7 years ago, September of 2002, I was probably sitting in my dorm room on the 12th floor, Broadway and 10th St.
8 years ago, I wasn’t in Manhattan. I was in high school, Princeton Junction, New Jersey, fall of senior year.
At about 9:12 I was in an upstairs classroom of the science wing of my high school. Health Class, Senior Year. The principal of the school came on the PA and made an announcement.
It was something about a plane crashing into the World Trade Center. The sentences hit me then as nonsense. They just bounced off at me. I turned to the person next to me, and we looked at each other, confused.
A girl from our class stepped into the hallway to make a phone call. She seemed upset.
I still didn’t understand what was going on.
Not everyone in high school had a cell phone in 2001. Now I think there must have been a long line at the office. Class stopped, and we all just sat there, talking. I don’t remember about what.
I don’t know if what I ‘remember’ is what happened.
We still had regular classes. Perhaps it was just to keep everyone orderly. Some teachers let us leave to go into the commons area, or watch CNN, which was playing in the theater.
Footage of planes crashing into the sides of the buildings, over and over again.
Everyone was in a daze. At lunch, which lasted three periods, I think we played cards as usual. Several classmates were using this as an opportunity to get into angry political arguments. None of my friends seemed visibly upset. Later I found out that many of them were upset.
I didn’t lose anyone that day. My extended family’s was still scattered around the city at the time. Two of my uncles and one of my aunts work in Manhattan. I was lost in my brooding and never explicitly worried about them—I knew they all worked far from what would later be known as Ground Zero.
7 years, 6 months ago. March 2002. I was in the guidance counselor’s office after yelling at someone in gym class. After answering a dozen questions, I confessed that I had been feeling upset. And yes, I’d had suicidal thoughts. They were quite violent and involved using a car battery to create an explosion that would blow myself up. I said this whimsically. It was a silly idea, right?
The guidance counselor told me that it was understandable, given recent events, that some people were still feeling upset or depressed: just from watching the news, Post Traumatic Stress Disorder. To myself, I thought, no, that’s not it. I’ve felt worthless and in pain much longer than that.
I was told to take a seat in the office. I don’t remember much after that. Later, I found myself in the hospital. I don’t remember who took me there.

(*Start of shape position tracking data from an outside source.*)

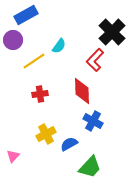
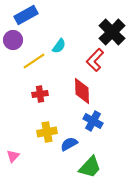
yellow cross: moved 1 px right, 2 px up; rotated 18 degrees clockwise
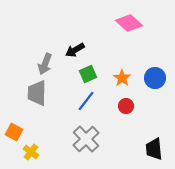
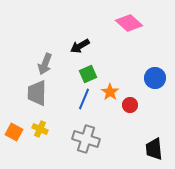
black arrow: moved 5 px right, 4 px up
orange star: moved 12 px left, 14 px down
blue line: moved 2 px left, 2 px up; rotated 15 degrees counterclockwise
red circle: moved 4 px right, 1 px up
gray cross: rotated 28 degrees counterclockwise
yellow cross: moved 9 px right, 23 px up; rotated 14 degrees counterclockwise
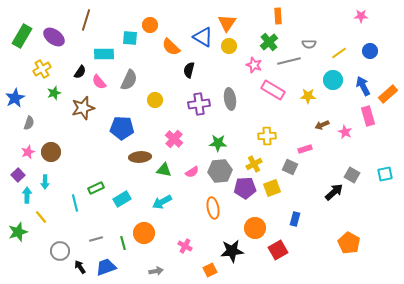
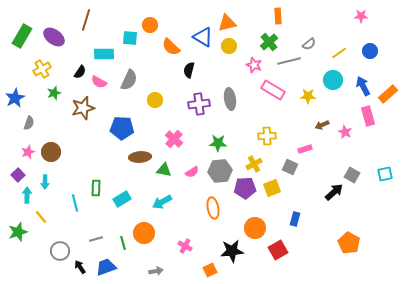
orange triangle at (227, 23): rotated 42 degrees clockwise
gray semicircle at (309, 44): rotated 40 degrees counterclockwise
pink semicircle at (99, 82): rotated 21 degrees counterclockwise
green rectangle at (96, 188): rotated 63 degrees counterclockwise
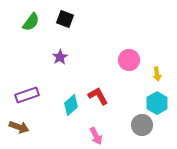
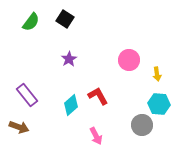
black square: rotated 12 degrees clockwise
purple star: moved 9 px right, 2 px down
purple rectangle: rotated 70 degrees clockwise
cyan hexagon: moved 2 px right, 1 px down; rotated 25 degrees counterclockwise
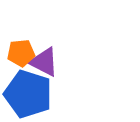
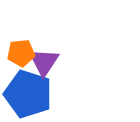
purple triangle: rotated 36 degrees clockwise
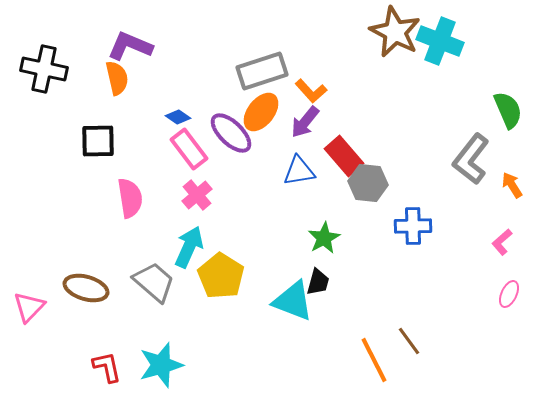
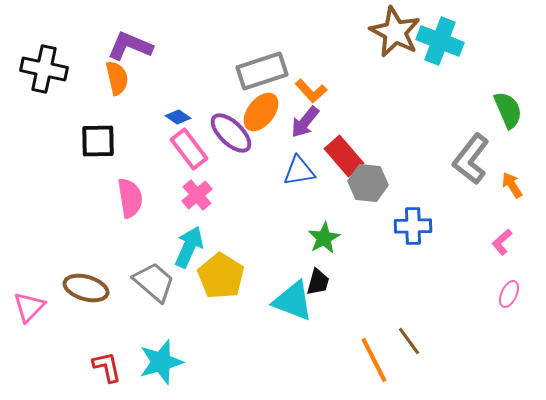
cyan star: moved 3 px up
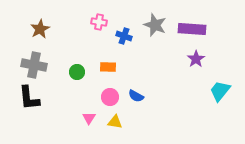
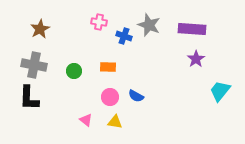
gray star: moved 6 px left
green circle: moved 3 px left, 1 px up
black L-shape: rotated 8 degrees clockwise
pink triangle: moved 3 px left, 2 px down; rotated 24 degrees counterclockwise
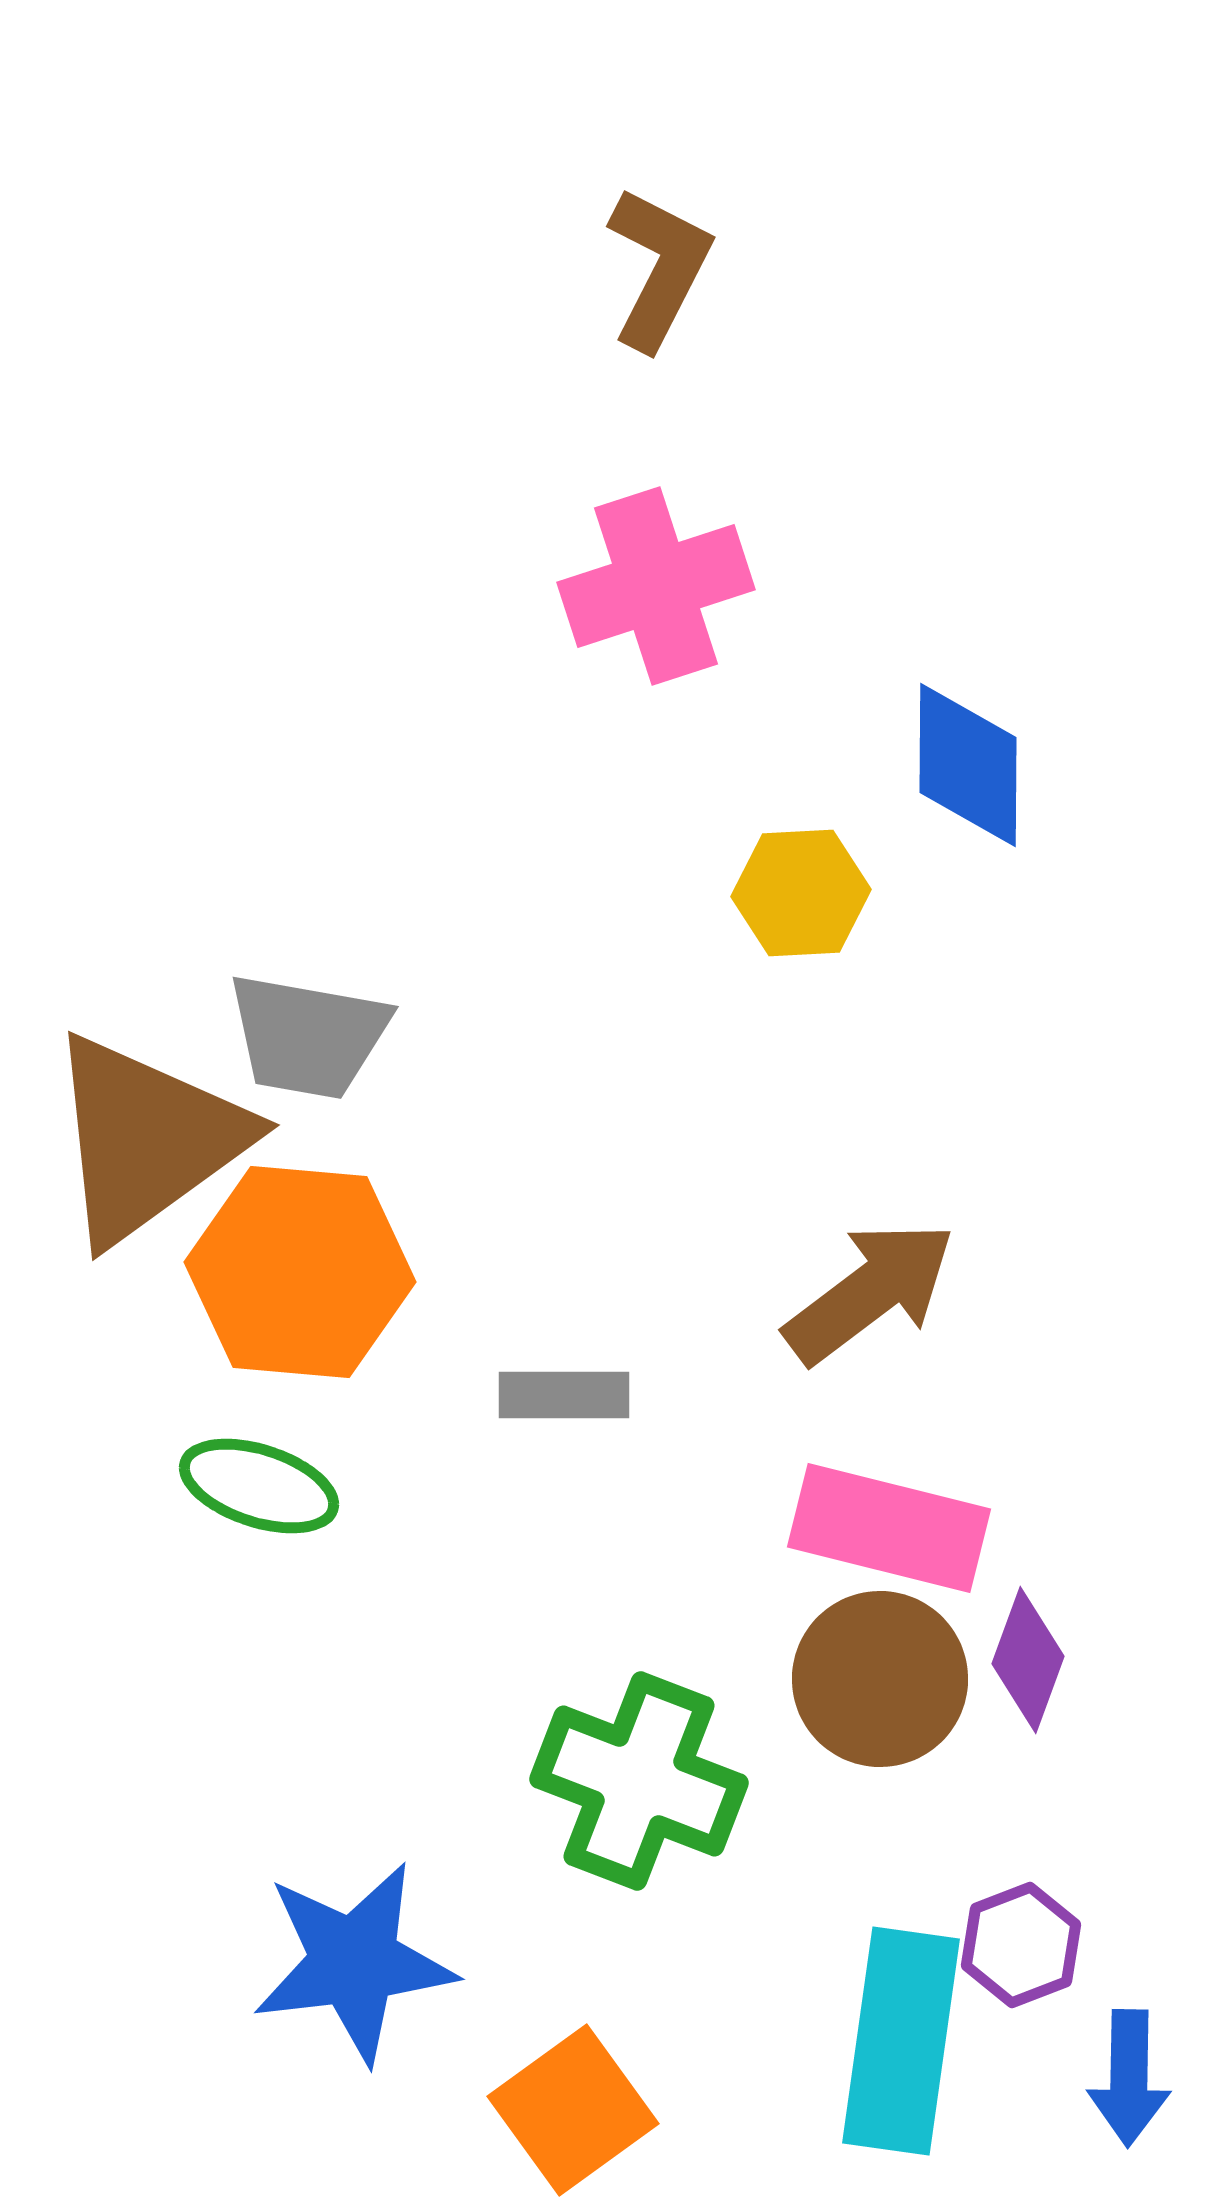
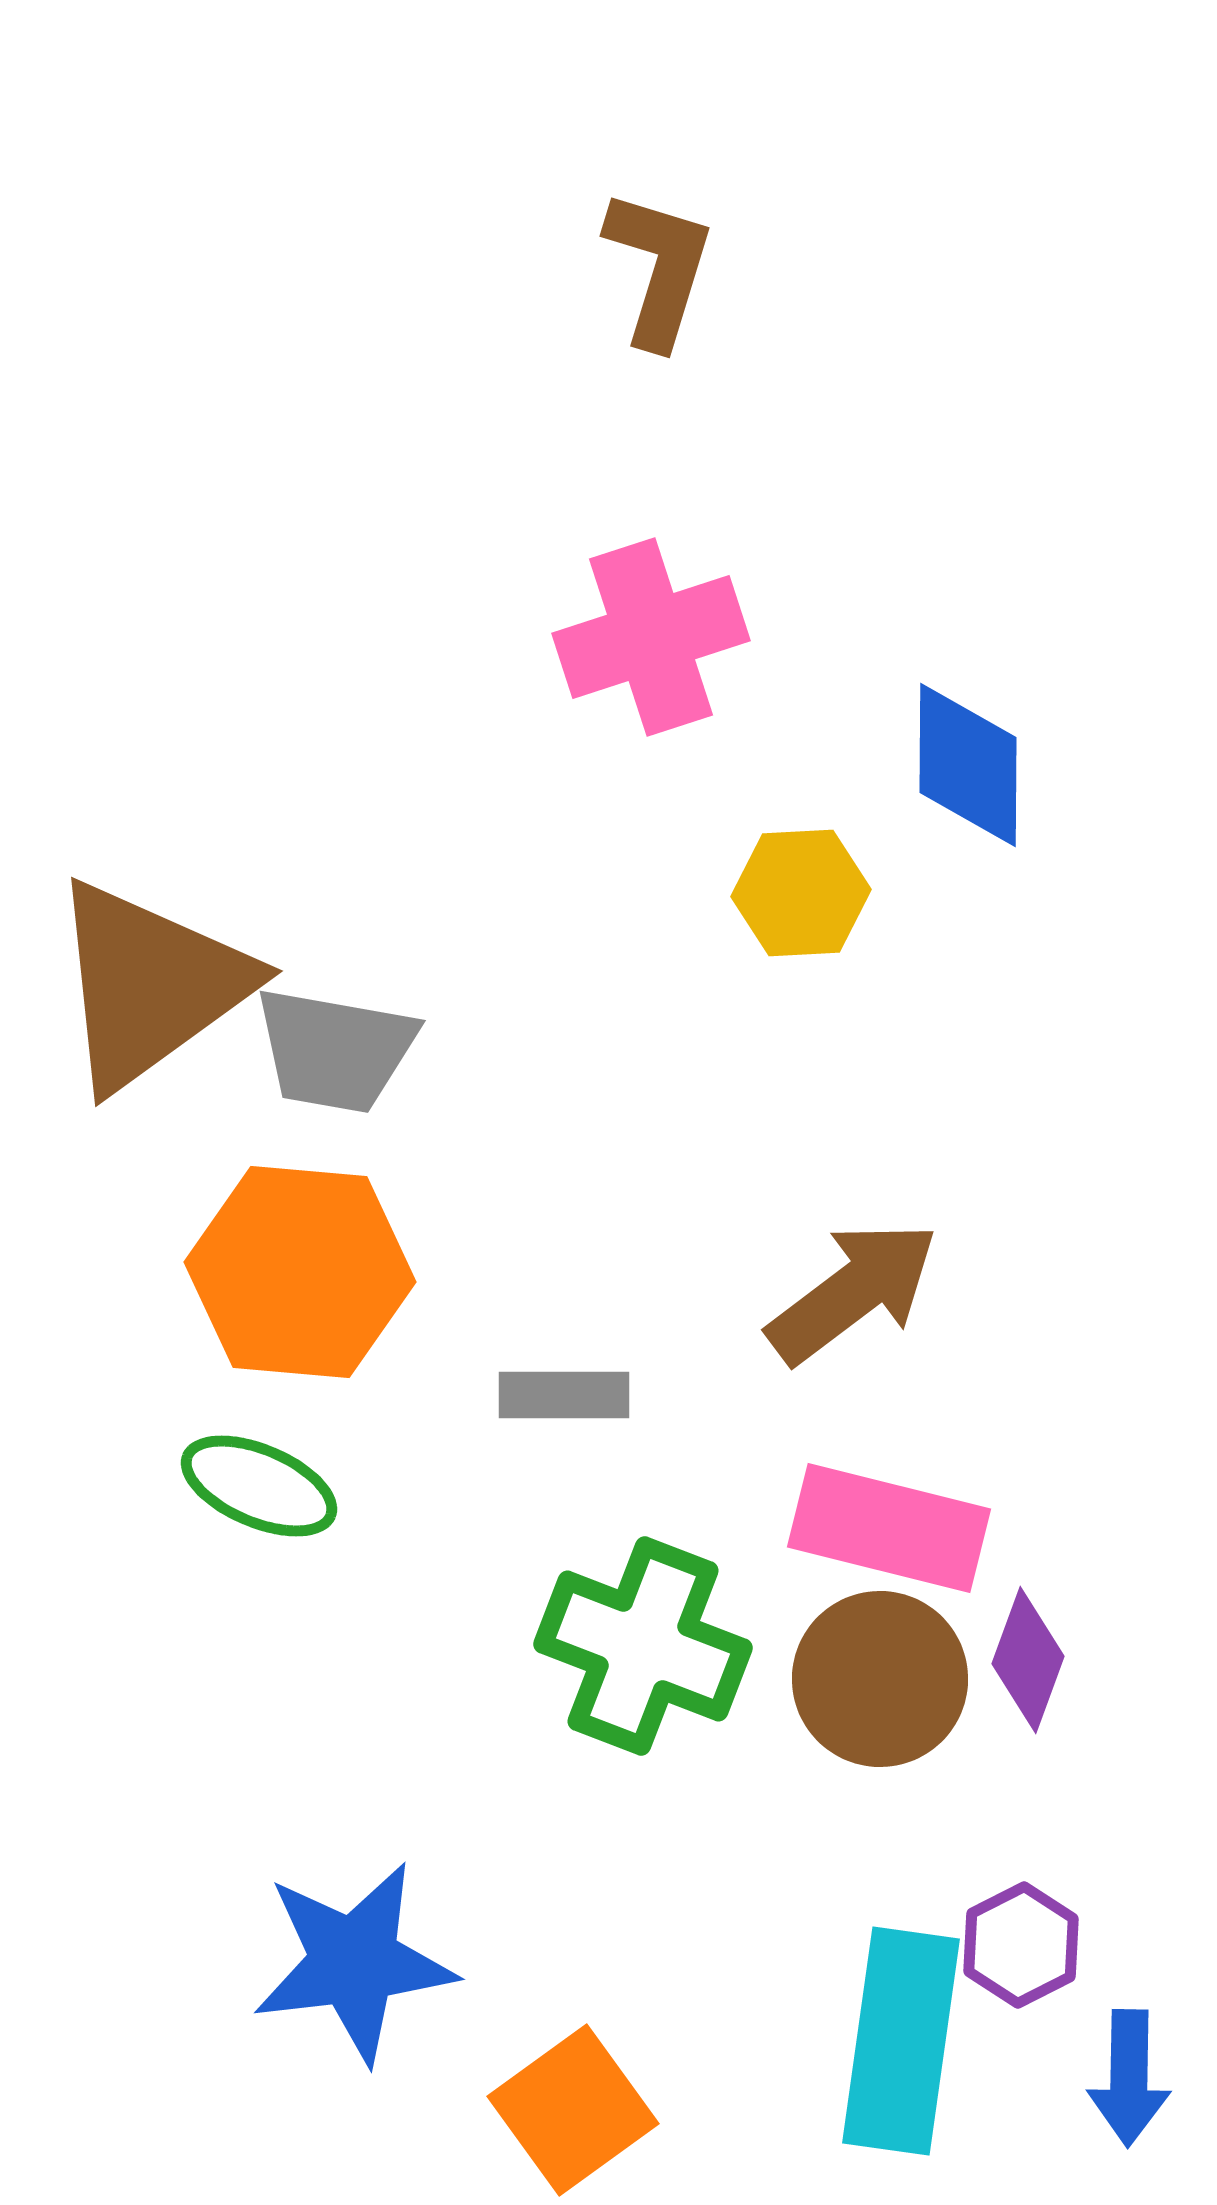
brown L-shape: rotated 10 degrees counterclockwise
pink cross: moved 5 px left, 51 px down
gray trapezoid: moved 27 px right, 14 px down
brown triangle: moved 3 px right, 154 px up
brown arrow: moved 17 px left
green ellipse: rotated 5 degrees clockwise
green cross: moved 4 px right, 135 px up
purple hexagon: rotated 6 degrees counterclockwise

Lying in a bed, I found myself face to face with the most beautiful lady psychiatrist I’ve ever seen in my life. She had a wonderful smile, but one that made me feel so embarrassed, talking to her under these circumstances. I was released later that day.
Through these 8 years, it’s always made feel ashamed that on September 11th, 2001, I was upset for the wrong reasons. I was upset about things far less important than the huge loss of human life. It served, to my depressed brain, as only a temporary and incomplete distraction.
What a selfish creature I am, I thought 8 years ago, staring at the moving images of fire on rubble, dust and sweat on people on foot across the Brooklyn bridge, like prisoners marching out of the pit of a volcano.